不当な裁判・4


「あら、皆さん、おそろいでした?」


 突風の渦の中から姿を現したのは、学長のマダム・フルールだった。

 ロイヤル・ブルーの鮮やかなドレス。風の精霊・エアリアを連れていた。白髪に映えるピンクの唇を横に思い切りひいて微笑んでいる。


「学長……」


 モエは突風に煽られて、ボロボロになって立ち尽くしていた。ぴっちりと結い上げられた髪はボサボサ、眼鏡は鼻から滑り落ちている。

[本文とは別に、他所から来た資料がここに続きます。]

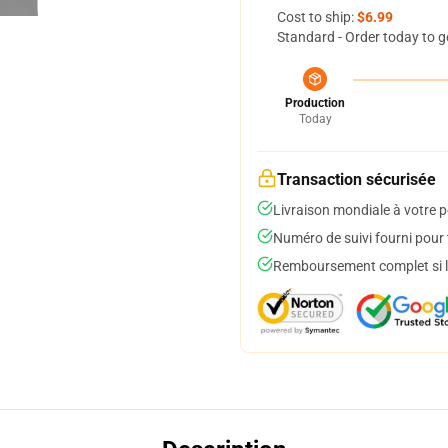
Cost to ship:
$6.99
Standard - Order today to g
Production
Today
Transaction sécurisée
Livraison mondiale à votre p
Numéro de suivi fourni pour t
Remboursement complet si le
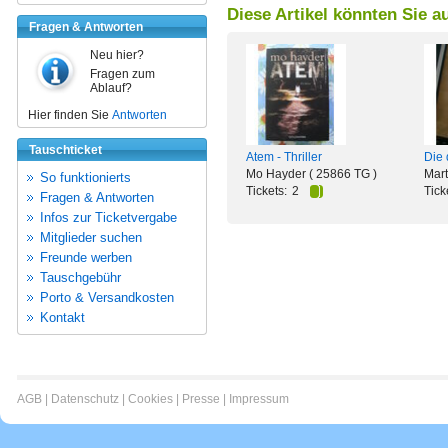
Diese Artikel könnten Sie a
Fragen & Antworten
Neu hier?
Fragen zum
Ablauf?
Hier finden Sie
Antworten
Tauschticket
Atem - Thriller
Die 
Mo Hayder ( 25866 TG )
Mart
So funktionierts
Tickets:
2
Tick
Fragen & Antworten
Infos zur Ticketvergabe
Mitglieder suchen
Freunde werben
Tauschgebühr
Porto & Versandkosten
Kontakt
AGB
|
Datenschutz
|
Cookies
|
Presse
|
Impressum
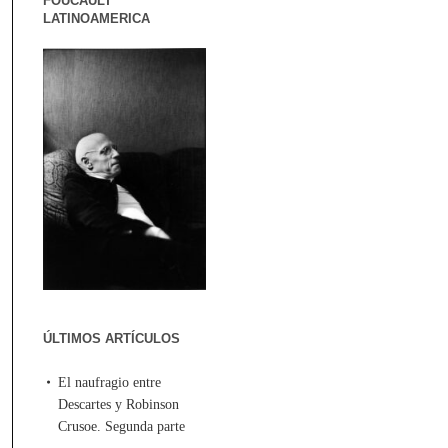
FOUCAULT
LATINOAMERICA
ÚLTIMOS ARTÍCULOS
El naufragio entre
Descartes y Robinson
Crusoe. Segunda parte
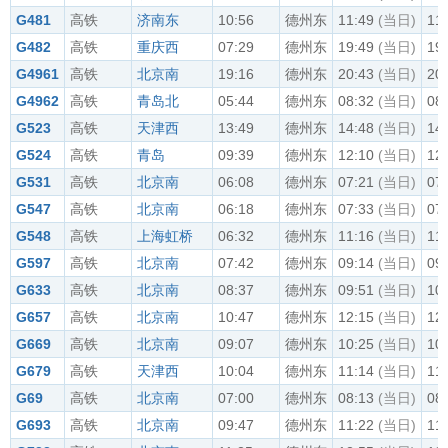
G481
高铁
济南东
10:56
德州东
11:49
(当日)
11
G482
高铁
重庆西
07:29
德州东
19:49
(当日)
19
G4961
高铁
北京南
19:16
德州东
20:43
(当日)
20
G4962
高铁
青岛北
05:44
德州东
08:32
(当日)
08
G523
高铁
天津西
13:49
德州东
14:48
(当日)
14
G524
高铁
青岛
09:39
德州东
12:10
(当日)
12
G531
高铁
北京南
06:08
德州东
07:21
(当日)
07
G547
高铁
北京南
06:18
德州东
07:33
(当日)
07
G548
高铁
上海虹桥
06:32
德州东
11:16
(当日)
11
G597
高铁
北京南
07:42
德州东
09:14
(当日)
09
G633
高铁
北京南
08:37
德州东
09:51
(当日)
10
G657
高铁
北京南
10:47
德州东
12:15
(当日)
12
G669
高铁
北京南
09:07
德州东
10:25
(当日)
10
G679
高铁
天津西
10:04
德州东
11:14
(当日)
11
G69
高铁
北京南
07:00
德州东
08:13
(当日)
08
G693
高铁
北京南
09:47
德州东
11:22
(当日)
11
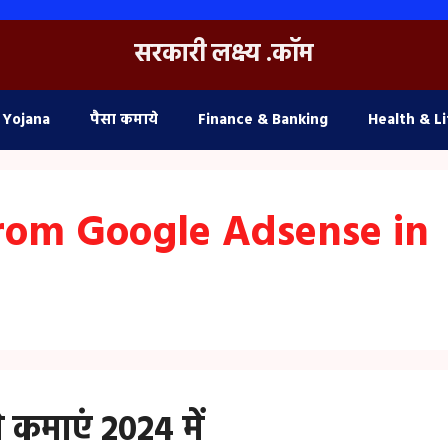
सरकारी लक्ष्य .कॉम
 Yojana
पैसा कमाये
Finance & Banking
Health & Li
rom Google Adsense in
कमाएं 2024 में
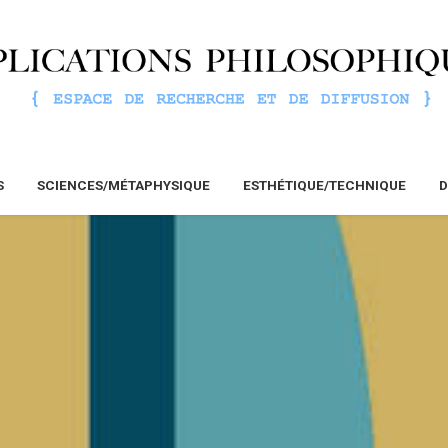
S
SCIENCES/MÉTAPHYSIQUE
ESTHÉTIQUE/TECHNIQUE
D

 その惨めな姿を見て、マダム・フルールは大げさに手を広げて驚いてみせた。


「まっ! モエちゃん、大変! 女性は常に美しさを保たないといけませんわ」


 そして、今度はアガサを見て叫んだ。


「まっ! アガタさん! あなたもですよ」


 アガサの多毛症の髪は、エアリアの大風でひどいことになっていた。


「まっ! たいへん!」


 今度は誰か……と思ったら、マダム・フルールはモエの学生用資料棚に目を向けていた。そこには、【よるな、さわるな、弾けて飛ぶぜ!】の張り紙が貼ってある。


「私としたことが、こんなに髪を乱しちゃって……」


 マダム・フルールは、櫛をポケットから取り出すと、棚のガラスを鏡代わりにして髪を手直しした。

 さらにマダムのポケットから、ジャン‐ルイの精霊バーンが顔を出した。そしてくるりと目を回すと飛び出してきて、ジャン‐ルイの肩に止まった。

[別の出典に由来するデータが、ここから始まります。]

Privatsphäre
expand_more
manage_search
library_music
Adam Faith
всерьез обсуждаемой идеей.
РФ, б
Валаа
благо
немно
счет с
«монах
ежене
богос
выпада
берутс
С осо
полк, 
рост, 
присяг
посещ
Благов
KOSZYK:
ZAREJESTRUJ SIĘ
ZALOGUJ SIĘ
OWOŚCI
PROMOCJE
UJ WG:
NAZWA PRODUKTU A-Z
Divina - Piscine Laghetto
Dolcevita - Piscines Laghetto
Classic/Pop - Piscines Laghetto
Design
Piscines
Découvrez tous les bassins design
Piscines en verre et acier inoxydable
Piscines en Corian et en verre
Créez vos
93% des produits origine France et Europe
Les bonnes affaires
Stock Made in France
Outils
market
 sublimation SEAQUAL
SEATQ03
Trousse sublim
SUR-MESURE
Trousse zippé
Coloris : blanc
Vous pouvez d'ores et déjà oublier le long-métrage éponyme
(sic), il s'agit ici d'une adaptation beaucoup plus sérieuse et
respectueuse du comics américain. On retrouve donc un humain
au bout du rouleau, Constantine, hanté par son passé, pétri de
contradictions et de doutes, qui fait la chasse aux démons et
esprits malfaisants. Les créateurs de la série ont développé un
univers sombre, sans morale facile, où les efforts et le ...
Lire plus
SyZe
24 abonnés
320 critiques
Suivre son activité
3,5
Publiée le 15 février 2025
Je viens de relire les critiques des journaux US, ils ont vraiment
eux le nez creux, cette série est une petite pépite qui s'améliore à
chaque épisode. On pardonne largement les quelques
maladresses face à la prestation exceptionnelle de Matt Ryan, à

 白髪がふんわりと整えられると、マダムは何度かポーズをとってみた後、振り返った。


「お待たせしたわねぇ、え? モエちゃん。もう裁判は終わったのですかぁ? まさか、私の仮入学の生徒を退学なんかにしないでしょうねぇ? 一ヶ月後が楽しみなのに」


 モエは学長が苦手らしい。

 マダムのニコニコ優しい笑顔を見ているうちに、顔色が真っ青になってしまった。

 逆に学長のほうは、久しぶりの事件が楽しいのか、以前にもましてハイテンションである。


「あら? まだ結論は出ていませんでしたのね? では、私もジャッジに参加できるのかしら? 最近どうも楽しい話が足りなくて……うふっ、アガタさんには期待していますのよ? どう? その後の調子はいかがかしら?」


「努力は……まだ二日目です……」


 昨日の今日なのに、調子もくそもない。


「あら? そうだったかしら?」


 マダム・フルールはカレンダーを確かめた。

 本当に、このマダムがジャン‐ルイ憧れのすごいソーサリエだということが信じられない。

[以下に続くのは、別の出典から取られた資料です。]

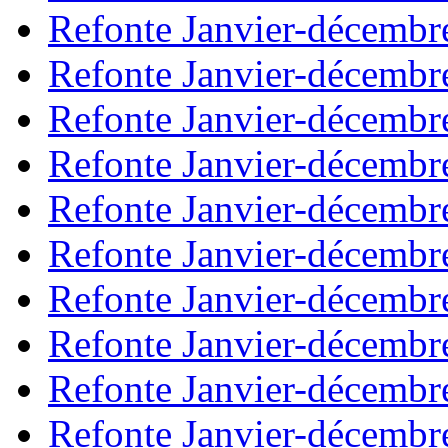
Refonte Janvier-décembr
Refonte Janvier-décembr
Refonte Janvier-décembr
Refonte Janvier-décembr
Refonte Janvier-décembr
Refonte Janvier-décembr
Refonte Janvier-décembr
Refonte Janvier-décembr
Refonte Janvier-décembr
Refonte Janvier-décembr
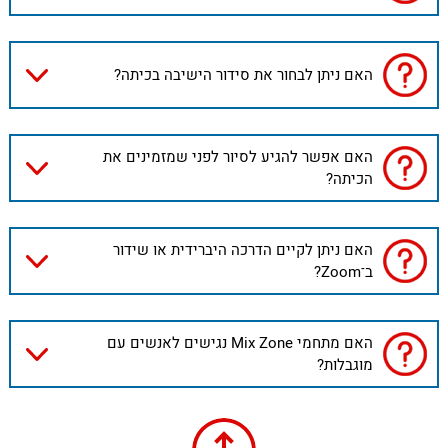
האם ניתן לבחור את סידור הישיבה בכיתה?
האם אפשר להגיע לסיור לפני שמזמינים את
הכיתה?
האם ניתן לקיים הדרכה היברידית או שידור
ב־Zoom?
האם מתחמי Mix Zone נגישים לאנשים עם
מוגבלות?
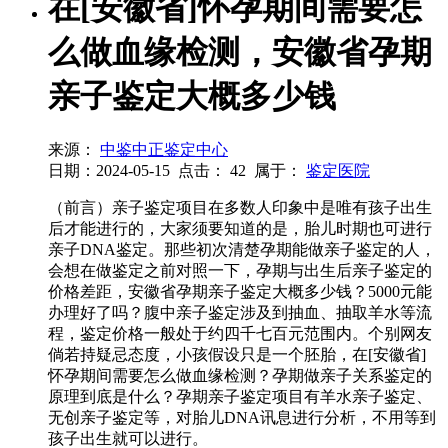
在[安徽省]怀孕期间需要怎
么做血缘检测，安徽省孕期
亲子鉴定大概多少钱
来源：
中鉴中正鉴定中心
日期：2024-05-15
点击：
42
属于：
鉴定医院
（前言）亲子鉴定项目在多数人印象中是唯有孩子出生
后才能进行的，大家须要知道的是，胎儿时期也可进行
亲子DNA鉴定。那些初次清楚孕期能做亲子鉴定的人，
会想在做鉴定之前对照一下，孕期与出生后亲子鉴定的
价格差距，安徽省孕期亲子鉴定大概多少钱？5000元能
办理好了吗？腹中亲子鉴定涉及到抽血、抽取羊水等流
程，鉴定价格一般处于约四千七百元范围内。个别网友
倘若持疑忌态度，小孩假设只是一个胚胎，在[安徽省]
怀孕期间需要怎么做血缘检测？孕期做亲子关系鉴定的
原理到底是什么？孕期亲子鉴定项目有羊水亲子鉴定、
无创亲子鉴定等，对胎儿DNA讯息进行分析，不用等到
孩子出生就可以进行。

「え? アガタさん、お菓子泥棒なんですって? まぁ……マカロン? ダメよ、マカロンよりもここはモンブランが美味しいの! それにね、エクレアも……」


「が、学長。今回のジャッジはケーキの品評ではございません。アガタ・ブラウンの処罰を……」


 モエが気を取り直し、眼鏡を直し、延々と説明し始めた。


「え? そうじゃない……。え? アガタさん、パスを盗んだの! なんと、中央エリアに侵入したの!」


 マダム・フルールは、大げさに驚いて見せた。

 気を取り直したモエが、更に事細かに報告書を読んだ。

 それは、アガサから細かく事情徴収したものだったが、図書館のことだけはアガサは話していなかった。

 ファビアンに迷惑が及んだら嫌だったからだ。

 あとは、正直に答えていた。


「それは……大問題ですわ」


 マダム・フルールは気落ちしたようにため息をついて、モエが座るべき椅子に深く腰を下ろした。


「ダンスを踊っただけで、代謝量と体のバランスを計り違えるなんて、やっぱり新しいシステムを開発すべきなのね……。ねえ、エアリア?」


「御意」


 エアリアは深く頭を下げた。

 しかし、モエの眼鏡は再び鼻から落ちていた。



 マダム・フルールのテンポでは、アガサの罰は決まりそうにない。

 モエは今までのいきさつを、汗を拭き吹き、一気に説明した。


「いかがです? 学長。これでアガタ・ブラウンの罪は明らかでございましょう!」


 マダム・フルールは、こくりとうなずいた。


「罪は罪です。で、アガタさん。本当はどっち?」


 やっと話が元に戻った。


「私が盗みました」


 アガサははっきりと答えた。

 ジャン‐ルイが痛そうな顔をしたけれど、彼を総監の座から引きずり落とすわけにはいかない。


「あら? そうなの?」


 マダム・フルールは不思議そうな顔をした。その答えは意外だったようだ。

 マダムの目がジャン‐ルイを見つめたとき、彼は恥ずかしそうに目を伏せた。


(ジャンジャンって、実はマダムのことを好きなのかも?)


 などと、考えてしまったアガサには、実は彼の計画をメチャクチャにしているとは思いも寄らなかった。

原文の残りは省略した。